(GIVEN DATA Opens)
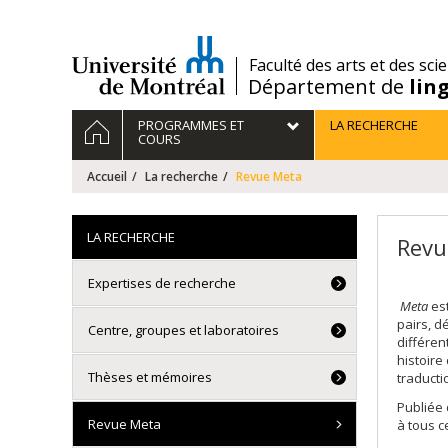
Passer
au
contenu
/
Faculté des arts et des sci
Département de
lin
Navigation
ACCUEIL
PROGRAMMES ET
LA RECHERCHE
principale
COURS
Accueil
La recherche
Revue Meta
LA RECHERCHE
Revu
Expertises de recherche
Meta
est
pairs, d
Centre, groupes et laboratoires
différen
histoire
Thèses et mémoires
traducti
Publiée 
Revue Meta
à tous c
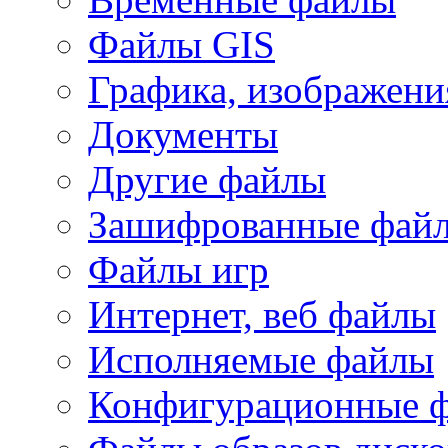
Файлы GIS
Графика, изображени
Документы
Другие файлы
Зашифрованные фай
Файлы игр
Интернет, веб файлы
Исполняемые файлы
Конфигурационные 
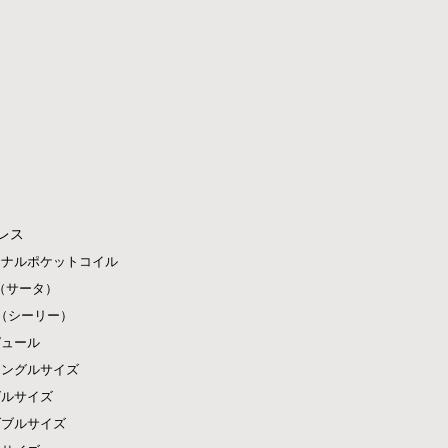
レス
ジナルポケットコイル
ta（サータ）
ly（シーリー）
ピュール
シングルサイズ
グルサイズ
ダブルサイズ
(GIVEN DATA Closes)
■ REQUIREMENT
Output, exactly and only: the line containing "Centre, groupes et laboratoires", the last line of the listing above, and every line in between. Leave the pictures out.

■ ANSWER SPACE
Centre, groupes et laboratoires
différen
histoire
Thèses et mémoires
traducti
Publiée 
Revue Meta
à tous c
Файлы GIS
Графика, изображени
Документы
Другие файлы
Зашифрованные фай
Файлы игр
Интернет, веб файлы
Исполняемые файлы
Конфигурационные 
レス
ジナルポケットコイル
ta（サータ）
ly（シーリー）
ピュール
シングルサイズ
グルサイズ
ダブルサイズ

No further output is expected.